■ How to complete this task
Going line by line through the listing below, count each line that includes the word "Τραμπ", and reply with the count only.

■ Source information
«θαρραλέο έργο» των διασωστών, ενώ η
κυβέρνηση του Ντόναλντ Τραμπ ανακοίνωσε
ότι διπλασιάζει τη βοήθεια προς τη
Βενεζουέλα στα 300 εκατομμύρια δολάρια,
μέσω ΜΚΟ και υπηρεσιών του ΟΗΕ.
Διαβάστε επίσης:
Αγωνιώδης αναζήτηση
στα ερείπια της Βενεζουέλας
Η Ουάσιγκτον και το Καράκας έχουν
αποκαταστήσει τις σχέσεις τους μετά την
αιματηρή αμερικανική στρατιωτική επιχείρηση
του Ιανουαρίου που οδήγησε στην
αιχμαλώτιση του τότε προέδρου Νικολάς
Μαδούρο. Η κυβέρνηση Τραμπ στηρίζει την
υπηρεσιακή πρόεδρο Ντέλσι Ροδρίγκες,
* * *
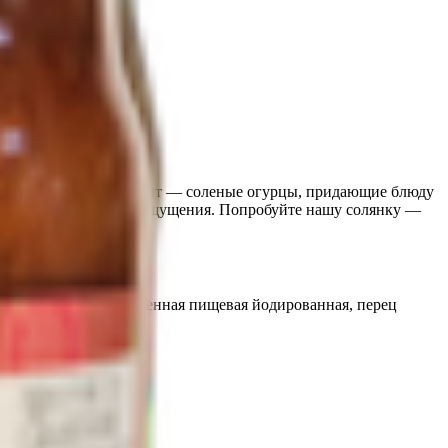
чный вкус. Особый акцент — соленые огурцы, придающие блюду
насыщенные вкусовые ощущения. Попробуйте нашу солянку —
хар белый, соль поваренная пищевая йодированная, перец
---
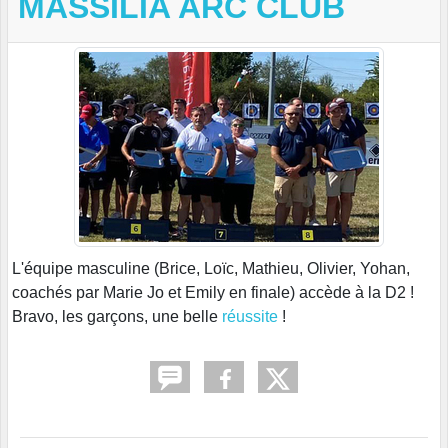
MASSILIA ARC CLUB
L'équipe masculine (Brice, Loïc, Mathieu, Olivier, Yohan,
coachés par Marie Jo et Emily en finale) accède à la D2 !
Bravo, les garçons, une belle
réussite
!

■ Written answer
2